**Description of the task**
Could you copy out all of the records below exactly, leaving out every picture?

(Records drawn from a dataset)

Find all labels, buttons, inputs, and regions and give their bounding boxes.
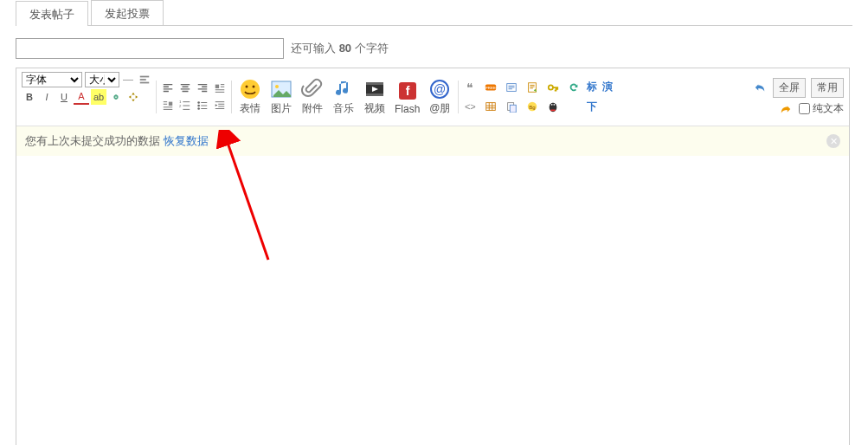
- hide-button[interactable]: [504, 80, 519, 95]
- tab-poll[interactable]: 发起投票: [91, 0, 164, 25]
- font-select[interactable]: 字体: [22, 72, 82, 87]
- plaintext-checkbox[interactable]: [799, 103, 810, 114]
- clipboard-button[interactable]: [504, 99, 519, 114]
- code-button[interactable]: <>: [462, 99, 478, 114]
- svg-rect-4: [169, 102, 172, 106]
- removeformat-icon[interactable]: [137, 72, 152, 87]
- friend-label: @朋: [429, 101, 450, 116]
- undo-button[interactable]: [752, 80, 768, 95]
- hint-suffix: 个字符: [351, 42, 389, 55]
- svg-text:2: 2: [179, 104, 182, 108]
- svg-point-10: [241, 80, 260, 99]
- video-button[interactable]: 视频: [363, 78, 386, 116]
- svg-rect-16: [366, 82, 383, 85]
- recovery-notice: 您有上次未提交成功的数据 恢复数据 ✕: [16, 126, 849, 156]
- at-friend-button[interactable]: @ @朋: [428, 78, 451, 116]
- bold-button[interactable]: B: [22, 89, 37, 105]
- divider: [458, 81, 459, 113]
- bg-button[interactable]: Bg: [524, 99, 540, 114]
- svg-rect-2: [140, 82, 150, 84]
- music-icon: [332, 78, 355, 100]
- image-label: 图片: [271, 101, 292, 116]
- svg-text:Bg: Bg: [530, 104, 536, 110]
- svg-point-11: [246, 86, 248, 88]
- refresh-button[interactable]: [566, 80, 582, 95]
- emoji-button[interactable]: 表情: [239, 78, 261, 116]
- divider: [231, 81, 232, 113]
- editor: 字体 大小 — B I U A ab: [16, 68, 850, 445]
- indent-button[interactable]: [212, 98, 228, 113]
- float-right-button[interactable]: [160, 98, 176, 113]
- common-button[interactable]: 常用: [811, 78, 844, 98]
- autolayout-button[interactable]: [125, 89, 141, 105]
- plaintext-toggle[interactable]: 纯文本: [799, 101, 844, 116]
- forecolor-button[interactable]: A: [74, 89, 89, 105]
- attach-icon: [301, 78, 324, 100]
- image-icon: [270, 78, 293, 100]
- attach-button[interactable]: 附件: [301, 78, 324, 116]
- fullscreen-button[interactable]: 全屏: [773, 78, 806, 98]
- svg-point-7: [197, 101, 200, 104]
- svg-point-8: [197, 105, 200, 107]
- flash-label: Flash: [395, 103, 420, 115]
- align-center-button[interactable]: [177, 81, 193, 96]
- video-label: 视频: [364, 101, 385, 116]
- float-left-button[interactable]: [212, 81, 228, 96]
- image-button[interactable]: 图片: [270, 78, 293, 116]
- dash-icon: —: [122, 74, 134, 86]
- svg-text:f: f: [405, 84, 409, 98]
- unordered-list-button[interactable]: [195, 98, 210, 113]
- music-button[interactable]: 音乐: [332, 78, 355, 116]
- align-left-button[interactable]: [160, 81, 176, 96]
- tab-post[interactable]: 发表帖子: [16, 1, 88, 26]
- backcolor-button[interactable]: ab: [91, 89, 106, 105]
- svg-rect-1: [140, 79, 146, 81]
- divider: [156, 81, 157, 113]
- size-select[interactable]: 大小: [85, 72, 119, 87]
- attach-label: 附件: [302, 101, 323, 116]
- notice-text: 您有上次未提交成功的数据: [25, 133, 160, 149]
- xia-button[interactable]: 下: [587, 100, 597, 114]
- svg-point-14: [275, 85, 279, 88]
- emoji-icon: [239, 78, 261, 100]
- qq-button[interactable]: [545, 99, 561, 114]
- svg-rect-29: [511, 105, 517, 113]
- svg-rect-0: [140, 76, 150, 78]
- title-input[interactable]: [16, 38, 284, 59]
- at-icon: @: [428, 78, 451, 100]
- music-label: 音乐: [333, 101, 354, 116]
- underline-button[interactable]: U: [56, 89, 72, 105]
- redo-button[interactable]: [778, 101, 794, 117]
- svg-point-35: [554, 104, 556, 106]
- free-icon[interactable]: FREE: [483, 80, 498, 95]
- align-right-button[interactable]: [195, 81, 210, 96]
- biao-button[interactable]: 标: [587, 80, 597, 94]
- char-hint: 还可输入 80 个字符: [291, 41, 389, 56]
- flash-icon: f: [396, 80, 419, 102]
- hint-count: 80: [339, 42, 351, 55]
- svg-text:@: @: [434, 82, 446, 96]
- svg-rect-3: [215, 85, 219, 88]
- italic-button[interactable]: I: [39, 89, 55, 105]
- editor-textarea[interactable]: [16, 156, 849, 445]
- svg-text:FREE: FREE: [486, 86, 497, 90]
- svg-point-12: [253, 86, 255, 88]
- svg-point-9: [197, 107, 200, 110]
- tab-bar: 发表帖子 发起投票: [16, 0, 852, 26]
- emoji-label: 表情: [240, 101, 260, 116]
- video-icon: [363, 78, 386, 100]
- yan-button[interactable]: 演: [602, 80, 613, 94]
- quote-button[interactable]: ❝: [462, 80, 478, 95]
- page-button[interactable]: [524, 80, 540, 95]
- table-button[interactable]: [483, 99, 498, 114]
- flash-button[interactable]: f Flash: [395, 80, 420, 115]
- link-button[interactable]: [108, 89, 124, 105]
- hint-prefix: 还可输入: [291, 42, 339, 55]
- recover-link[interactable]: 恢复数据: [164, 133, 209, 149]
- toolbar: 字体 大小 — B I U A ab: [16, 68, 849, 126]
- close-icon[interactable]: ✕: [826, 134, 840, 148]
- svg-rect-17: [366, 94, 383, 96]
- ordered-list-button[interactable]: 12: [177, 98, 193, 113]
- key-button[interactable]: [545, 80, 561, 95]
- svg-rect-27: [486, 103, 496, 111]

**Completed task**
Find all labels, buttons, inputs, and regions and give their bounding boxes.
- hide-button[interactable]: [504, 80, 519, 95]
- tab-poll[interactable]: 发起投票: [91, 0, 164, 25]
- font-select[interactable]: 字体: [22, 72, 82, 87]
- plaintext-checkbox[interactable]: [799, 103, 810, 114]
- clipboard-button[interactable]: [504, 99, 519, 114]
- code-button[interactable]: <>: [462, 99, 478, 114]
- svg-rect-4: [169, 102, 172, 106]
- removeformat-icon[interactable]: [137, 72, 152, 87]
- friend-label: @朋: [429, 101, 450, 116]
- undo-button[interactable]: [752, 80, 768, 95]
- hint-suffix: 个字符: [351, 42, 389, 55]
- svg-text:2: 2: [179, 104, 182, 108]
- svg-point-10: [241, 80, 260, 99]
- video-button[interactable]: 视频: [363, 78, 386, 116]
- svg-rect-16: [366, 82, 383, 85]
- recovery-notice: 您有上次未提交成功的数据 恢复数据 ✕: [16, 126, 849, 156]
- at-friend-button[interactable]: @ @朋: [428, 78, 451, 116]
- bold-button[interactable]: B: [22, 89, 37, 105]
- divider: [458, 81, 459, 113]
- bg-button[interactable]: Bg: [524, 99, 540, 114]
- svg-rect-2: [140, 82, 150, 84]
- music-icon: [332, 78, 355, 100]
- image-label: 图片: [271, 101, 292, 116]
- svg-text:Bg: Bg: [530, 104, 536, 110]
- svg-point-11: [246, 86, 248, 88]
- refresh-button[interactable]: [566, 80, 582, 95]
- emoji-button[interactable]: 表情: [239, 78, 261, 116]
- divider: [231, 81, 232, 113]
- editor: 字体 大小 — B I U A ab: [16, 68, 850, 445]
- indent-button[interactable]: [212, 98, 228, 113]
- float-right-button[interactable]: [160, 98, 176, 113]
- common-button[interactable]: 常用: [811, 78, 844, 98]
- autolayout-button[interactable]: [125, 89, 141, 105]
- plaintext-toggle[interactable]: 纯文本: [799, 101, 844, 116]
- forecolor-button[interactable]: A: [74, 89, 89, 105]
- attach-icon: [301, 78, 324, 100]
- image-icon: [270, 78, 293, 100]
- attach-button[interactable]: 附件: [301, 78, 324, 116]
- fullscreen-button[interactable]: 全屏: [773, 78, 806, 98]
- svg-point-7: [197, 101, 200, 104]
- svg-point-8: [197, 105, 200, 107]
- flash-label: Flash: [395, 103, 420, 115]
- align-center-button[interactable]: [177, 81, 193, 96]
- video-label: 视频: [364, 101, 385, 116]
- float-left-button[interactable]: [212, 81, 228, 96]
- image-button[interactable]: 图片: [270, 78, 293, 116]
- dash-icon: —: [122, 74, 134, 86]
- svg-text:f: f: [405, 84, 409, 98]
- unordered-list-button[interactable]: [195, 98, 210, 113]
- music-button[interactable]: 音乐: [332, 78, 355, 116]
- align-left-button[interactable]: [160, 81, 176, 96]
- tab-post[interactable]: 发表帖子: [16, 1, 88, 26]
- backcolor-button[interactable]: ab: [91, 89, 106, 105]
- svg-rect-1: [140, 79, 146, 81]
- divider: [156, 81, 157, 113]
- size-select[interactable]: 大小: [85, 72, 119, 87]
- attach-label: 附件: [302, 101, 323, 116]
- notice-text: 您有上次未提交成功的数据: [25, 133, 160, 149]
- xia-button[interactable]: 下: [587, 100, 597, 114]
- svg-point-14: [275, 85, 279, 88]
- emoji-icon: [239, 78, 261, 100]
- qq-button[interactable]: [545, 99, 561, 114]
- svg-rect-29: [511, 105, 517, 113]
- svg-rect-0: [140, 76, 150, 78]
- title-input[interactable]: [16, 38, 284, 59]
- at-icon: @: [428, 78, 451, 100]
- music-label: 音乐: [333, 101, 354, 116]
- underline-button[interactable]: U: [56, 89, 72, 105]
- redo-button[interactable]: [778, 101, 794, 117]
- svg-point-35: [554, 104, 556, 106]
- free-icon[interactable]: FREE: [483, 80, 498, 95]
- align-right-button[interactable]: [195, 81, 210, 96]
- biao-button[interactable]: 标: [587, 80, 597, 94]
- char-hint: 还可输入 80 个字符: [291, 41, 389, 56]
- flash-icon: f: [396, 80, 419, 102]
- hint-count: 80: [339, 42, 351, 55]
- svg-text:@: @: [434, 82, 446, 96]
- svg-rect-3: [215, 85, 219, 88]
- italic-button[interactable]: I: [39, 89, 55, 105]
- editor-textarea[interactable]: [16, 156, 849, 445]
- svg-text:FREE: FREE: [486, 86, 497, 90]
- svg-point-12: [253, 86, 255, 88]
- svg-point-9: [197, 107, 200, 110]
- tab-bar: 发表帖子 发起投票: [16, 0, 852, 26]
- emoji-label: 表情: [240, 101, 260, 116]
- video-icon: [363, 78, 386, 100]
- yan-button[interactable]: 演: [602, 80, 613, 94]
- quote-button[interactable]: ❝: [462, 80, 478, 95]
- page-button[interactable]: [524, 80, 540, 95]
- table-button[interactable]: [483, 99, 498, 114]
- flash-button[interactable]: f Flash: [395, 80, 420, 115]
- link-button[interactable]: [108, 89, 124, 105]
- hint-prefix: 还可输入: [291, 42, 339, 55]
- recover-link[interactable]: 恢复数据: [164, 133, 209, 149]
- toolbar: 字体 大小 — B I U A ab: [16, 68, 849, 126]
- close-icon[interactable]: ✕: [826, 134, 840, 148]
- svg-rect-17: [366, 94, 383, 96]
- ordered-list-button[interactable]: 12: [177, 98, 193, 113]
- key-button[interactable]: [545, 80, 561, 95]
- svg-rect-27: [486, 103, 496, 111]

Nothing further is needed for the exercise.